Miller G Edward, Rotou Ourania, Twing Jon S
Division of Student Assessment, Texas Education Agency, 1701 North Congress Avenue, Austin, TX 78701-1494, USA.
J Appl Meas. 2004;5(2):172-7.
A number of state assessment programs that employ Rasch-based common item equating procedures estimate the equating constant with only those common items for which the two tests' Rasch item difficulty parameter estimates differ by less than 0.3 logits. The results of this study presents evidence that this practice results in an inflated probability of incorrectly dropping an item from the common item set if the number of examinees is small (e.g., 500 or less) and the reverse if the number of examinees is large (e.g., 5000 or more).
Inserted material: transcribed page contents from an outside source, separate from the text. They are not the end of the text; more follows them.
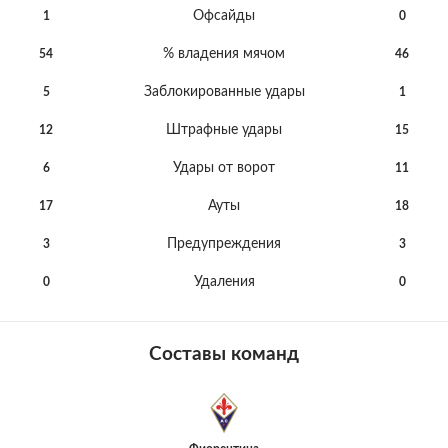
Офсайды
1
0
% владения мячом
54
46
Заблокированные удары
5
1
Штрафные удары
12
15
Удары от ворот
6
11
Ауты
17
18
Предупреждения
3
3
Удаления
0
0
Составы команд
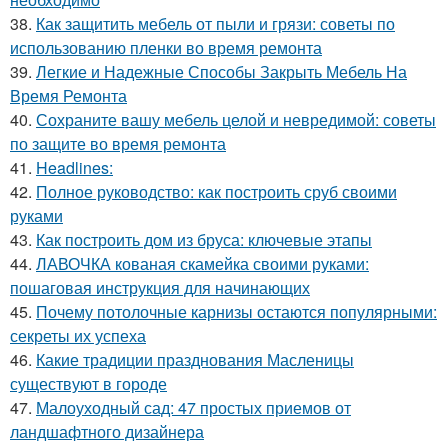
38.
Как защитить мебель от пыли и грязи: советы по
использованию пленки во время ремонта
39.
Легкие и Надежные Способы Закрыть Мебель На
Время Ремонта
40.
Сохраните вашу мебель целой и невредимой: советы
по защите во время ремонта
41.
Headlines:
42.
Полное руководство: как построить сруб своими
руками
43.
Как построить дом из бруса: ключевые этапы
44.
ЛАВОЧКА кованая скамейка своими руками:
пошаговая инструкция для начинающих
45.
Почему потолочные карнизы остаются популярными:
секреты их успеха
46.
Какие традиции празднования Масленицы
существуют в городе
47.
Малоуходный сад: 47 простых приемов от
ландшафтного дизайнера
An asymptotic experiment-wise error rate criterion was algebraically derived. This same criterion can also be applied to the Mantel-Haenszel statistic. Bonferroni test statistics were found to provide excellent approximations to the (asymptotically) exact test statistics.
一些采用基于拉施模型的共同项目等值程序的州评估项目,仅使用那些两个测试的拉施项目难度参数估计值相差小于0.3对数单位的共同项目来估计等值常数。本研究结果表明,如果考生数量较少(例如500名或更少),这种做法会导致从共同项目集中错误删除项目的概率虚高,而如果考生数量较多(例如5000名或更多),情况则相反。通过代数方法推导出了一个渐近实验性错误率标准。这个相同的标准也可以应用于曼特尔-亨泽尔统计量。发现邦费罗尼检验统计量能很好地近似(渐近)精确检验统计量。